Your answer must be the exact lines of the listing below that run from the line with "TURBO ARMEC ricostruito" to the line with "направьте застройщику претензию — это и", ends included, and no pictures.

%%

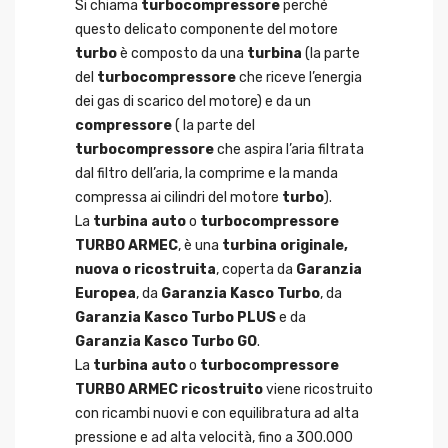
Si chiama
turbocompressore
perché
questo delicato componente del motore
turbo
è composto da una
turbina
(la parte
del
turbocompressore
che riceve l’energia
dei gas di scarico del motore) e da un
compressore
( la parte del
turbocompressore
che aspira l’aria filtrata
dal filtro dell’aria, la comprime e la manda
compressa ai cilindri del motore
turbo
).
La
turbina auto
o
turbocompressore
TURBO ARMEC
, è una
turbina originale,
nuova o ricostruita
, coperta da
Garanzia
Europea
, da
Garanzia Kasco Turbo
, da
Garanzia Kasco Turbo PLUS
e da
Garanzia Kasco Turbo GO
.
La
turbina auto
o
turbocompressore
TURBO ARMEC ricostruito
viene ricostruito
con ricambi nuovi e con equilibratura ad alta
pressione e ad alta velocità, fino a 300.000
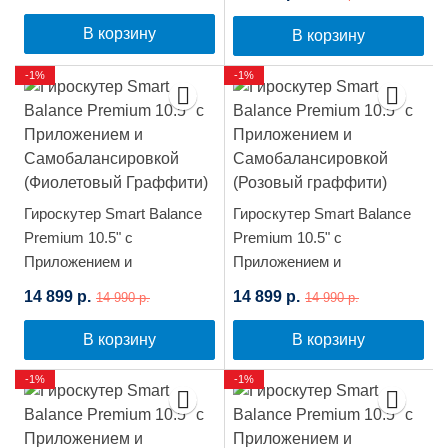
(Синий)
В корзину
В корзину
-1%
-1%
Гироскутер Smart Balance
Гироскутер Smart Balance
Premium 10.5" с
Premium 10.5" с
Приложением и
Приложением и
Самобалансировкой
Самобалансировкой
14 899 р.
14 899 р.
14 990 р.
14 990 р.
(Фиолетовый Граффити)
(Розовый граффити)
В корзину
В корзину
-1%
-1%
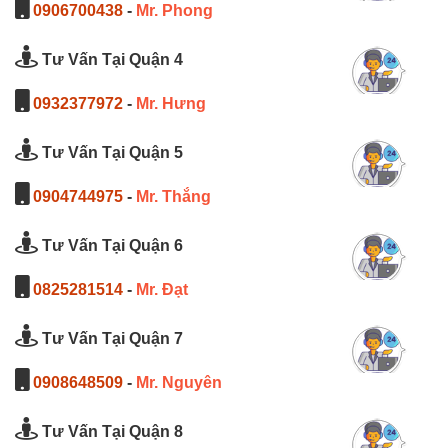
0906700438
-
Mr. Phong
Tư Vấn Tại Quận 4
0932377972
-
Mr. Hưng
Tư Vấn Tại Quận 5
0904744975
-
Mr. Thắng
Tư Vấn Tại Quận 6
0825281514
-
Mr. Đạt
Tư Vấn Tại Quận 7
0908648509
-
Mr. Nguyên
Tư Vấn Tại Quận 8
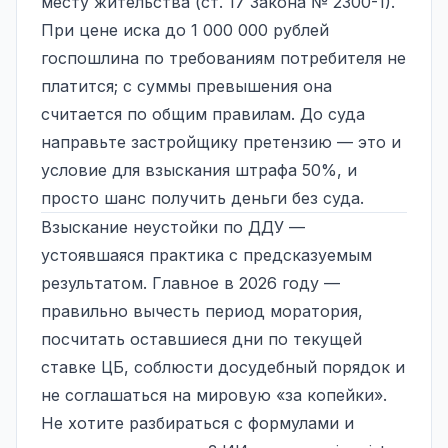
месту жительства (ст. 17 Закона № 2300-1).
При цене иска до 1 000 000 рублей
госпошлина по требованиям потребителя не
платится; с суммы превышения она
считается по общим правилам. До суда
направьте застройщику претензию — это и
условие для взыскания штрафа 50%, и
просто шанс получить деньги без суда.
Взыскание неустойки по ДДУ —
устоявшаяся практика с предсказуемым
результатом. Главное в 2026 году —
правильно вычесть период моратория,
посчитать оставшиеся дни по текущей
ставке ЦБ, соблюсти досудебный порядок и
не соглашаться на мировую «за копейки».
Не хотите разбираться с формулами и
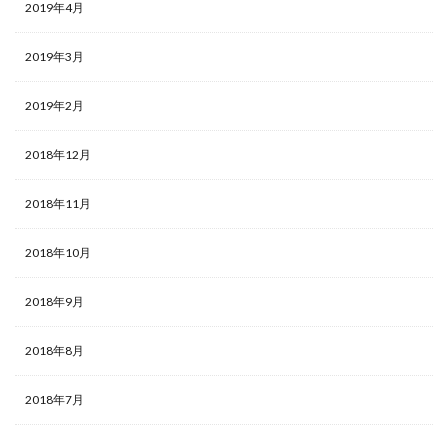
2019年4月
2019年3月
2019年2月
2018年12月
2018年11月
2018年10月
2018年9月
2018年8月
2018年7月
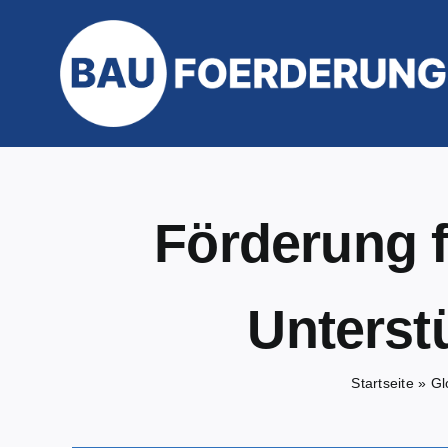
Zum
Inhalt
springen
Förderung f
Unterst
Startseite
»
Gl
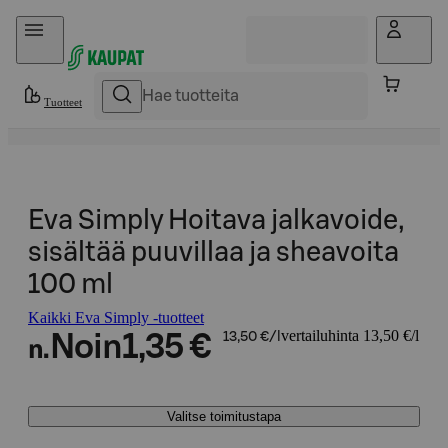
Hyppää sisältöön
Tuotteet
Eva Simply Hoitava jalkavoide,
sisältää puuvillaa ja sheavoita
100 ml
Kaikki Eva Simply -tuotteet
vertailuhinta 13,50 €/l
Noin
1,35 €
13,50 €/l
n.
Valitse toimitustapa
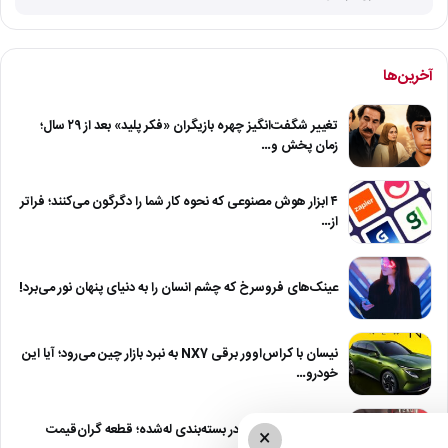
آخرین‌ها
تغییر شگفت‌انگیز چهره بازیگران «فکر پلید» بعد از ۲۹ سال؛
زمان پخش و…
۴ ابزار هوش مصنوعی که نحوه کار شما را دگرگون می‌کنند؛ فراتر
از…
عینک‌های فروسرخ که چشم انسان را به دنیای پنهان نور می‌برد!
نیسان با کراس‌اوور برقی NX7 به نبرد بازار چین می‌رود؛ آیا این
خودرو…
خرید رم ۵۰۰ دلاری در بسته‌بندی له‌شده؛ قطعه گران‌قیمت
×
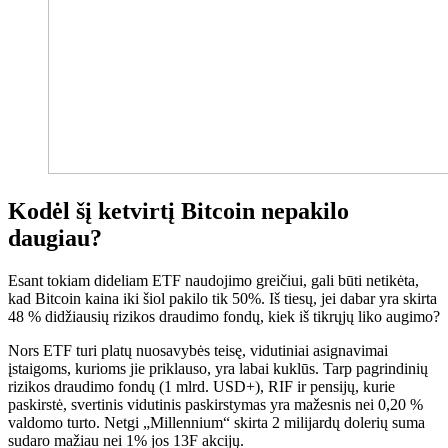
Kodėl šį ketvirtį Bitcoin nepakilo
daugiau?
Esant tokiam dideliam ETF naudojimo greičiui, gali būti netikėta,
kad Bitcoin kaina iki šiol pakilo tik 50%. Iš tiesų, jei dabar yra skirta
48 % didžiausių rizikos draudimo fondų, kiek iš tikrųjų liko augimo?
Nors ETF turi platų nuosavybės teisę, vidutiniai asignavimai
įstaigoms, kurioms jie priklauso, yra labai kuklūs. Tarp pagrindinių
rizikos draudimo fondų (1 mlrd. USD+), RIF ir pensijų, kurie
paskirstė, svertinis vidutinis paskirstymas yra mažesnis nei 0,20 %
valdomo turto. Netgi „Millennium“ skirta 2 milijardų dolerių suma
sudaro mažiau nei 1% jos 13F akcijų.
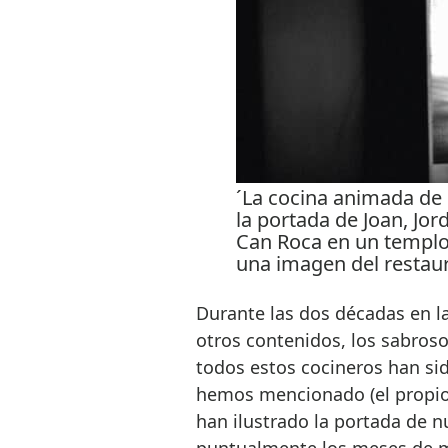
´La cocina animada de 
la portada de Joan, Jord
Can Roca en un templo 
una imagen del restau
Durante las dos décadas en l
otros contenidos, los sabroso
todos estos cocineros han si
hemos mencionado (el propio 
han ilustrado la portada de n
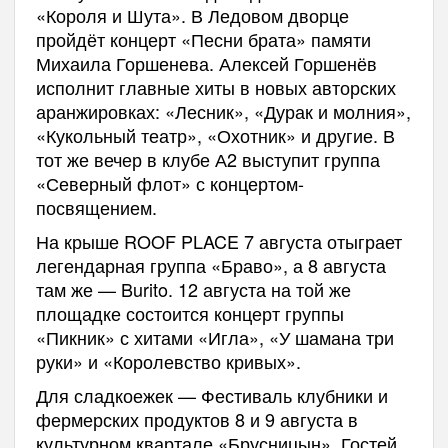
«Короля и Шута». В Ледовом дворце
пройдёт концерт «Песни брата» памяти
Михаила Горшенева. Алексей Горшенёв
исполнит главные хиты в новых авторских
аранжировках: «Лесник», «Дурак и молния»,
«Кукольный театр», «Охотник» и другие. В
тот же вечер в клубе А2 выступит группа
«Северный флот» с концертом-
посвящением.
На крыше ROOF PLACE 7 августа отыграет
легендарная группа «Браво», а 8 августа
там же — Burito. 12 августа на той же
площадке состоится концерт группы
«Пикник» с хитами «Игла», «У шамана три
руки» и «Королевство кривых».
Для сладкоежек — Фестиваль клубники и
фермерских продуктов 8 и 9 августа в
культурном квартале «Брусницын». Гостей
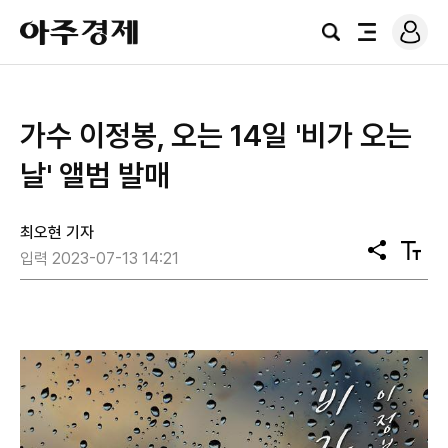
로
아
그
검
전
주
인
색
체
경
메
제
뉴
가수 이정봉, 오는 14일 '비가 오는
날' 앨범 발매
최오현 기자
공
텍
입력 2023-07-13 14:21
유
스
트
크
기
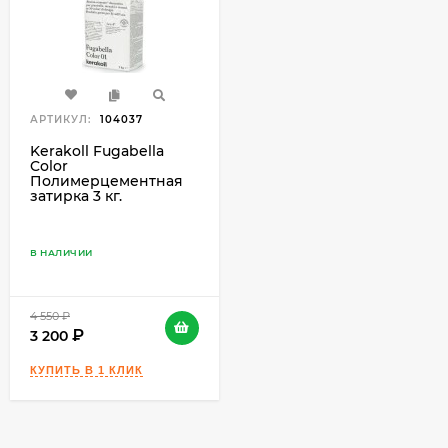
₽
АРТИКУЛ:
104037
Kerakoll Fugabella
Color
Полимерцементная
затирка 3 кг.
В НАЛИЧИИ
4 550
₽
3 200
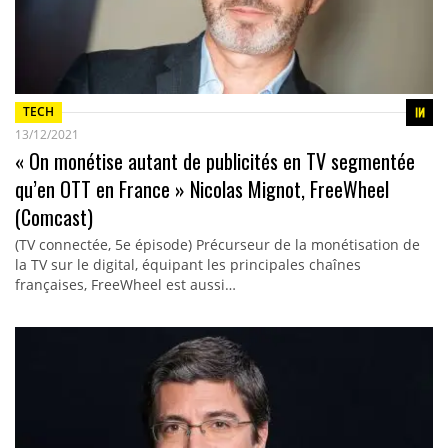
TECH
13/12/2021
« On monétise autant de publicités en TV segmentée
qu’en OTT en France » Nicolas Mignot, FreeWheel
(Comcast)
(TV connectée, 5e épisode) Précurseur de la monétisation de
la TV sur le digital, équipant les principales chaînes
françaises, FreeWheel est aussi…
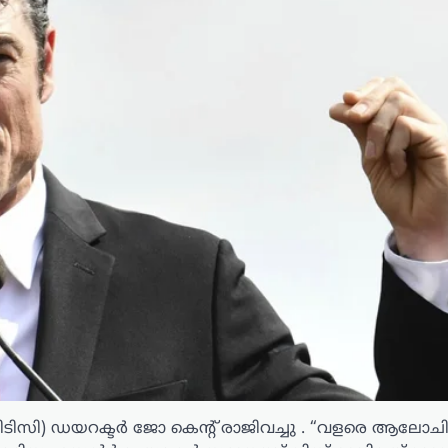
സി) ഡയറക്ടർ ജോ കെന്റ് രാജിവച്ചു . “വളരെ ആലോചിച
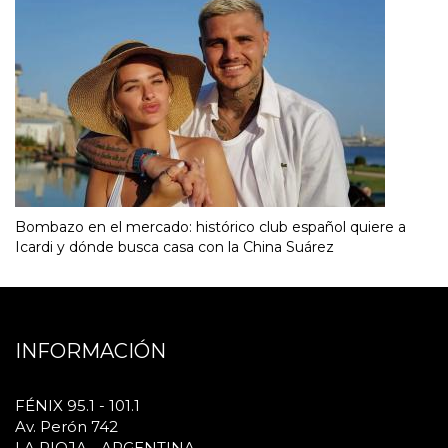
Bombazo en el mercado: histórico club español quiere a
Icardi y dónde busca casa con la China Suárez
INFORMACIÓN
FÉNIX 95.1 - 101.1
Av. Perón 742
LA RIOJA - ARGENTINA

%%

## RESULT OF THIS TASK
TURBO ARMEC ricostruito
viene ricostruito
con ricambi nuovi e con equilibratura ad alta
pressione e ad alta velocità, fino a 300.000
(Синий)
В корзину
В корзину
-1%
-1%
Гироскутер Smart Balance
Гироскутер Smart Balance
Premium 10.5" с
Premium 10.5" с
Приложением и
Приложением и
Самобалансировкой
Самобалансировкой
14 899 р.
14 899 р.
14 990 р.
14 990 р.
(Фиолетовый Граффити)
(Розовый граффити)
В корзину
В корзину
-1%
-1%
0906700438
-
Mr. Phong
Tư Vấn Tại Quận 4
0932377972
-
Mr. Hưng
Tư Vấn Tại Quận 5
0904744975
-
Mr. Thắng
Tư Vấn Tại Quận 6
0825281514
-
Mr. Đạt
Tư Vấn Tại Quận 7
0908648509
-
Mr. Nguyên
Tư Vấn Tại Quận 8
месту жительства (ст. 17 Закона № 2300-1).
При цене иска до 1 000 000 рублей
госпошлина по требованиям потребителя не
платится; с суммы превышения она
считается по общим правилам. До суда
направьте застройщику претензию — это и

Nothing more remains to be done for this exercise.